[Page-level text extractions]
==================================================

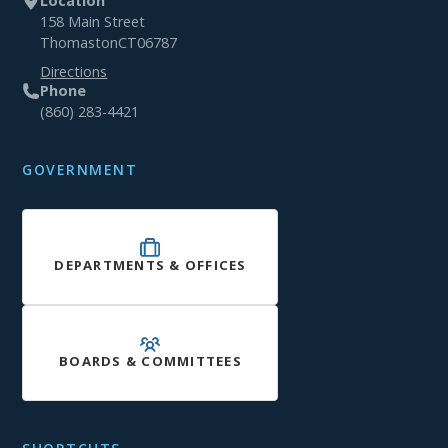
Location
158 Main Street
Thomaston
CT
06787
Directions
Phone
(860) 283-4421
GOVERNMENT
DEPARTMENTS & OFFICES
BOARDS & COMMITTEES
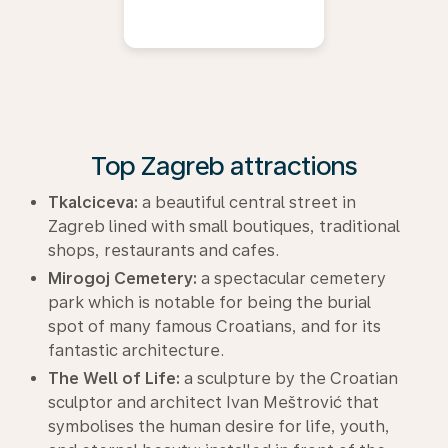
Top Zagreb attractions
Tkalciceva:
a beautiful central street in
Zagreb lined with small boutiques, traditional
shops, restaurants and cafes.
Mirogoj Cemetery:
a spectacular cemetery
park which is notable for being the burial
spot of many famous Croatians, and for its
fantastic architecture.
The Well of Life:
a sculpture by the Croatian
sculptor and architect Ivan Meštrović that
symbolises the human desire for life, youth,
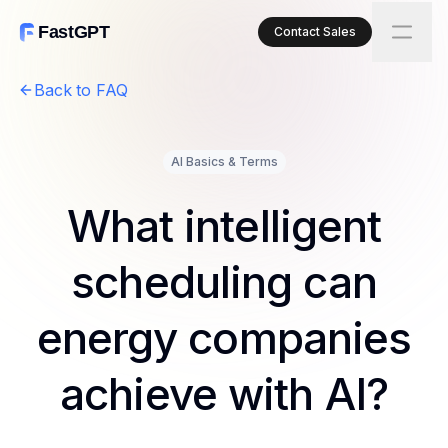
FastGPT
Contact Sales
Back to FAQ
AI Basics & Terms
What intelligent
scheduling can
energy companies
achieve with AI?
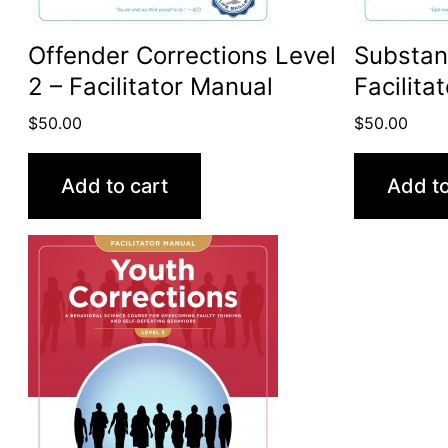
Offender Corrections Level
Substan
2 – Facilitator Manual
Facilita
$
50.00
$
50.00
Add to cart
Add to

==================================================

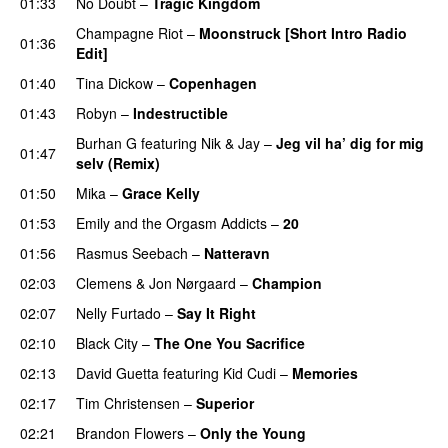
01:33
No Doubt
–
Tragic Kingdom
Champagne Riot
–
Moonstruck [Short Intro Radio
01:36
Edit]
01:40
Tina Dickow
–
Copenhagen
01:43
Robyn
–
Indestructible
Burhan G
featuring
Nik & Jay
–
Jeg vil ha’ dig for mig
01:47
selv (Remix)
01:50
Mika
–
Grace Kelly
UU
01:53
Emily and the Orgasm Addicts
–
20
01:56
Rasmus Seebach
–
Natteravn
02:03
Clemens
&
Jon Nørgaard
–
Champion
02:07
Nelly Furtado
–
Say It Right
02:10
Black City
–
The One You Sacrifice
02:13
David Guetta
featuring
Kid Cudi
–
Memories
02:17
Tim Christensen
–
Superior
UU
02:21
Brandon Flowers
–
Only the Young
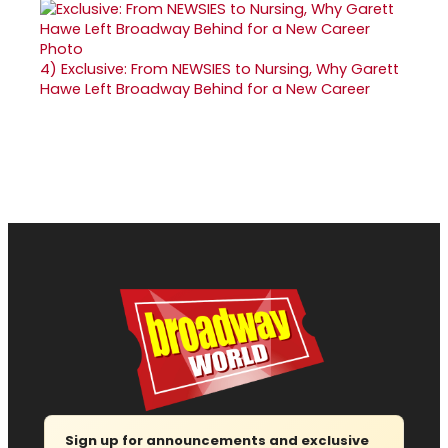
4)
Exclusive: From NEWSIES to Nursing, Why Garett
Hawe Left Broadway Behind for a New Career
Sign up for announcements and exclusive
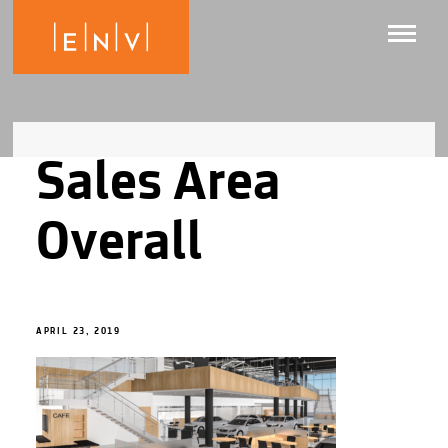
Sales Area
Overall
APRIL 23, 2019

==================================================

• Problem: Line count for the string "Zagreb": work it out from the records above and reply with the number alone.

• Response below: 2